Originairement, explique l'auteur, le troc a pu suffire aux premiers échangistes. Ce n'est que pour faciliter les transactions que l'on a eu recours à une monnaie. Celle-ci a été constituée par les choses les plus diverses du cuir, du tabac et même, aux îles Maldives, des coquilles1. Au fond, elle n'est d'aucun usage par elle-même. Elle ne sert que de medium d'échange et ne joue que le rôle de « gage dans l'échange et la tradition réciproque des denrées », de « garantie de la livraison future d'une chose 2. Mais en réalité, elle n'est « propre ni à se nourrir ni à se vêtir et nul de tous ceux qui [la] recherchent avec tant d'avidité et à qui, pour y parvenir, le bien ou le mal sont également indifférents, n'est porté dans cette poursuite qu'afin de s'en dessaisir aussitôt, pour se procurer les besoins de son état ou de sa subsistance »> 3.

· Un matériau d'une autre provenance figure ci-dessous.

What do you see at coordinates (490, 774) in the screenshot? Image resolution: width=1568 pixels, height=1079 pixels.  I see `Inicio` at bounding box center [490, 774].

Malheureusement, les progrès de la civilisation ont fini par introduire les distinctions sociales, la paresse, l'ambition et, par voie de conséquence, le rôle exagéré de l'argent. Celui-ci s'est fait alors l'excitateur de toutes les passions. Au lieu de demeurer le « valet de commerce »*, il en est devenu le tyran.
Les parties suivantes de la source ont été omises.